As if on cue, the NYT
"In recent weeks, as he has courted voters in South Carolina and talked to conservative media outlets, Mr. Giuliani has highlighted a different element of his thinking on the abortion debate. He has talked about how he would appoint 'strict constructionist' judges to the Supreme Court -- what abortion rights advocates say is code among conservatives for those who seek to overturn or limit Roe v. Wade, the 1973 court ruling declaring a constitutional right to abortion."
But how can you be pro-choice and name anti-Roe justices?

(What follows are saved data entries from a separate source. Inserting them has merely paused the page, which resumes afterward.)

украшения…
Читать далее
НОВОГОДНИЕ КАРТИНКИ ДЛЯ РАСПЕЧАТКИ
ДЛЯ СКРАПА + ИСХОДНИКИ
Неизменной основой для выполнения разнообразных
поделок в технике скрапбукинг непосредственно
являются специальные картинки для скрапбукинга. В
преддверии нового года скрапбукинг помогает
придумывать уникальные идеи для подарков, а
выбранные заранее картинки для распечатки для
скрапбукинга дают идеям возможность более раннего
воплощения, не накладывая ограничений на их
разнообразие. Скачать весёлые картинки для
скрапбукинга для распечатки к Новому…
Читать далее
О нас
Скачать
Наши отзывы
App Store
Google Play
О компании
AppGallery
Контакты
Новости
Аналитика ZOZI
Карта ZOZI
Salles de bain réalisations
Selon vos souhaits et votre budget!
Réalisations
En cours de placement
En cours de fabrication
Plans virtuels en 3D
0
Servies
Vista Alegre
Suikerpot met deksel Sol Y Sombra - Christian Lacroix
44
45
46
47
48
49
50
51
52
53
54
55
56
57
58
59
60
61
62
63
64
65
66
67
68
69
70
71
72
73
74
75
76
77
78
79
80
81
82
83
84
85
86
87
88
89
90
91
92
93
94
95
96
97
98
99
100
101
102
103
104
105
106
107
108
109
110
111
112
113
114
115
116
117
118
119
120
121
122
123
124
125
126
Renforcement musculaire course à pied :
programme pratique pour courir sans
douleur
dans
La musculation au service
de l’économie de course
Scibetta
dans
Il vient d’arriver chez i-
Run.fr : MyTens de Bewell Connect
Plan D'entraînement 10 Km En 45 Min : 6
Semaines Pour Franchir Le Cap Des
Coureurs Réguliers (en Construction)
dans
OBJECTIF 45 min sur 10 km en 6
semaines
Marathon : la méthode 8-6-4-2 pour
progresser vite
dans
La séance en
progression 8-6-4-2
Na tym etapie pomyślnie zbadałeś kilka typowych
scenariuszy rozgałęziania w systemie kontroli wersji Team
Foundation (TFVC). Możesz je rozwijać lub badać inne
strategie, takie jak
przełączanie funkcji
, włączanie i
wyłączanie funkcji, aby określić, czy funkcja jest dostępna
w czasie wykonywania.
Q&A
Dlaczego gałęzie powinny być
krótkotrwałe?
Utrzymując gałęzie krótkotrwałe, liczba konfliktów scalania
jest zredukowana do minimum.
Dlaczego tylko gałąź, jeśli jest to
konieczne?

By the way, the Air Pelosi story seems to have crashed of its own weight. Once I found out that the House sergeant-at-arms had requested her plane--and I don't know why she didn't get that out right away--I agreed with Tony Snow that the whole thing was "silly." For those who wonder why I quoted two new and obscure bloggers as criticizing the speaker--along with David Frum, who kind of defended her--I often try to look for average bloggers in their pajamas (or dorm rooms or wherever) rather than just stick with the top 100. That doesn't give them the same weight as Instapundit or Kos or Power Line or the HuffPost, but it's another way of taking the cyberpulse.
Are you Anna Niclole'd out? Is it really possible that some morons on television are comparing this former stripper to Marilyn Monroe?
"Gosh, if I thought of myself as a serious journalist and then got a job working for a 24-hour news channel, I don't know if I could respect myself in the morning. The death of Anna Nicole Smith, a woman famous for no particular reason except for her physical attributes, has given them an excuse to show endless loops of her at various weights and states of undress.The only thing that would be better for cable news producers is if there could be some way to connect her death to the astronaut story. And maybe if Paris Hilton could make a guest appearance."
"The mainstream journalistic coverage of Smith's death is among the first such stories driven, in large part, by an editorial perception of public interest derived mainly from Internet traffic. Throughout the afternoon Thursday, editors across the country watched the number of' 'hits' recorded for online items about Smith's death.
"These days, it's the rare newspaper whose meeting to discuss the content of the next day's edition doesn't include a recitation of the most popular stories on the paper's website. It's a safe bet that those numbers helped shove Anna Nicole Smith onto a lot of front pages.
"What makes this of more than passing interest is that serious American journalism is in the process of transforming itself into a new, hybrid news medium that combines traditional print and broadcast with a more purposefully articulated online presence. One of the latter's most seductive attributes is its ability to gauge readers' appetites for a particular story on a minute-to-minute basis. What you get is something like the familiar television ratings -- though constantly updated, if you choose to treat them that way."
I say if there were no Internet, Anna Nicole would still be huge on cable and morning television.
And the luckiest beneficiary of her death? The woman the tabloids dubbed the "Astro-Nut," Lisa Nowak.